A princípio Vicentino foi trabalhar
com mármore. Seu pai tinha negócio de marmoraria em Luanda e vendia muito para
cemitério e piso de parede de banheiro dos colonos ricos brancos de Luanda. O
sono perfurado de maldição de Altiva voltou aos poucos, mas ele não deixava de
lembrar o terremoto da voz de Altiva, no baixo da sala, blasfemando e augurando
desgraças brasileiras. Vicentino depois arranjou serviço na morgue e não era
serviço de destripar defunto que não era médico nem tinha curso de coisa
parecida. O trabalho era de escritório. Certa vez Vicentino baixou até o
necrotério. Havia uma negra morta que lhe falou em linguagem de morto e com o
mesmo tom de vulcão azulejado de Altiva. Ele se assustou e respondeu pra morta.

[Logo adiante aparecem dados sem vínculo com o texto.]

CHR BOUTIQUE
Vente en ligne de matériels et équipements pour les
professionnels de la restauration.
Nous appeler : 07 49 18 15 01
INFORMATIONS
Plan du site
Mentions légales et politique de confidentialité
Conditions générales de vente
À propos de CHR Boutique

Olha, eu gostava muito de Altiva, se
pudesse eu fazia qual o príncipe português que mandou desenterrar a amada que
uns crápulas da corte assassinaram para que ele não casasse com plebeia e
colocou a gaja no trono para que reinasse como rainha morta ou morta rainha.
Se pudesse desenterrava a negra
Altiva de Castro e a punha na sala, vestida de roupa de mulher branca e não de
roupa de mucama negra e a família dele viria e ela haveria de estar na sala,
morta e vestida, sem voz vulcânica azulejada.
Depois Vicentino trabalhou num
restaurante como garçom. O que o povo não sabia é que Vicentino trabalhava em
ofícios menores, mas tinha com ele boa quantia para montar negócio. Vicentino
só esperava conhecer melhor o Rio de Janeiro e a maneira brasileira. Não havia
guerra, os negros não eram perseguidos nem colonizados, não havia guerrilha,
nem ódio. É muito complicado ter que viver com o coração furado. Vicentino
começou a frequentar Copacabana para ver como funcionavam os bares e
restaurantes. Numa noite, no calçadão, num bar cheio de turistas, Vicentino
sentava sua tristeza angolana debaixo de um inútil guarda-sol quando se
aproximou Ariana em forma de prostituta e, como ela disse, com voz de vulcão
azulejado e a pele tão negra quanto a mais negra solidão.